• [Activity]: The entries below contain a line with "Navn (53, 2514)" and a line with "Glemt passord? (217, 2403)". Retype exactly everything from the first down to the second, both included, and nothing else.

[Start of Attachment]

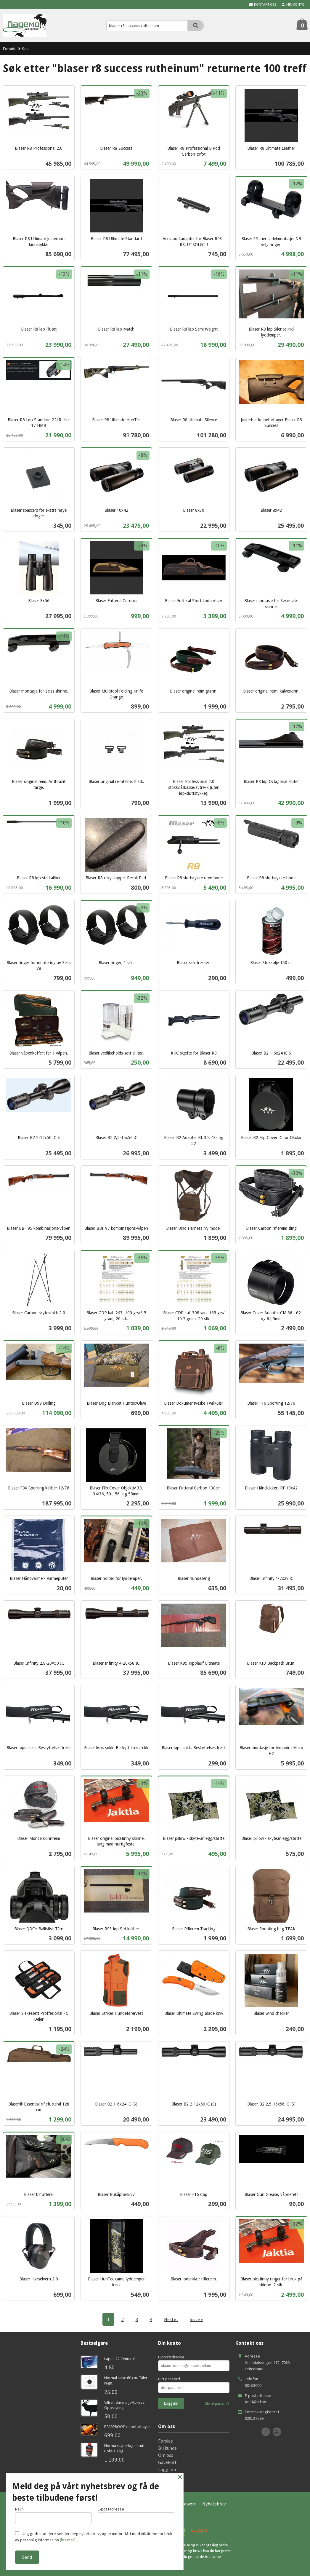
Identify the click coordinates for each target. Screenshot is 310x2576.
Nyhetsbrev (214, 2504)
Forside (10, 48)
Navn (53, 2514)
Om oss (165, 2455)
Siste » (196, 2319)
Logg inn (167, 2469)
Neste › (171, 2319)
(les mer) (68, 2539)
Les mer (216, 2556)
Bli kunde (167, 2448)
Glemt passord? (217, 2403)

[End of Attachment]
[Start of Attachment]

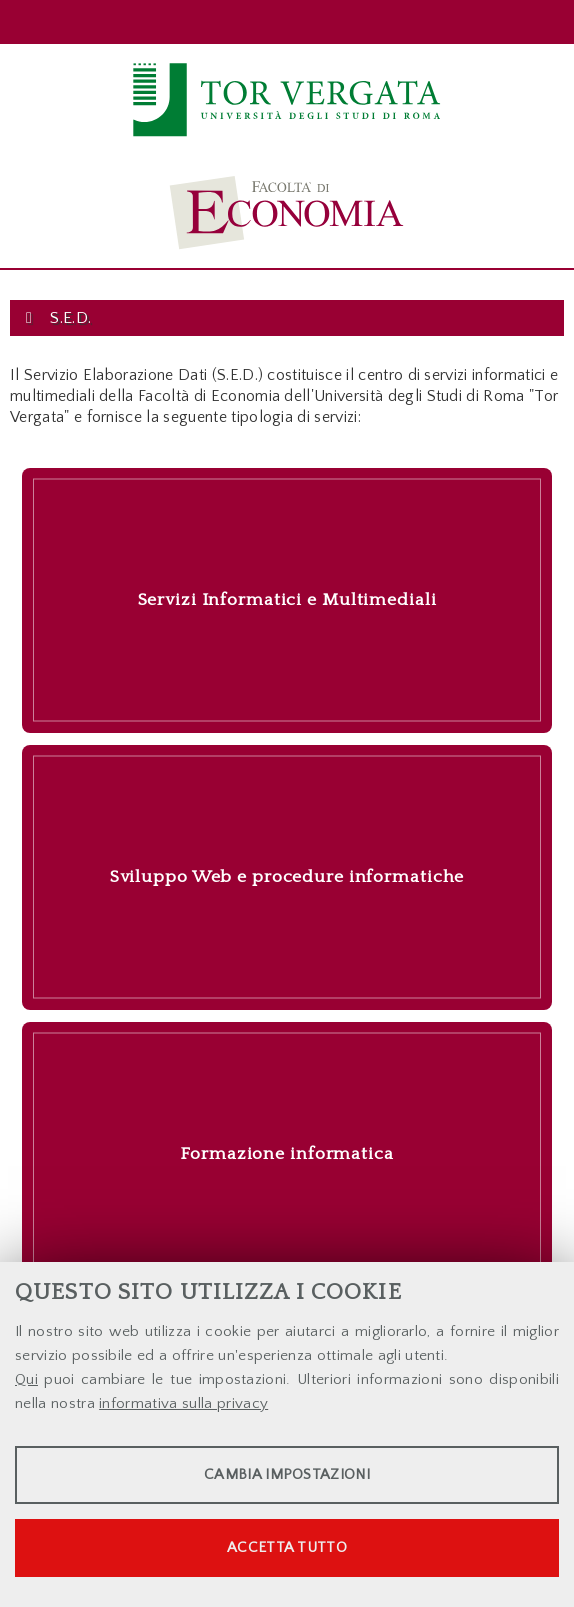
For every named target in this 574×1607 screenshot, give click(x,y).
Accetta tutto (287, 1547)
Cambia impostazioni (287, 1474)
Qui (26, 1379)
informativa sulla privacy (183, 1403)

[End of Attachment]

• [Reply to the task]:
Navn (53, 2514)
Om oss (165, 2455)
Siste » (196, 2319)
Logg inn (167, 2469)
Neste › (171, 2319)
(les mer) (68, 2539)
Les mer (216, 2556)
Bli kunde (167, 2448)
Glemt passord? (217, 2403)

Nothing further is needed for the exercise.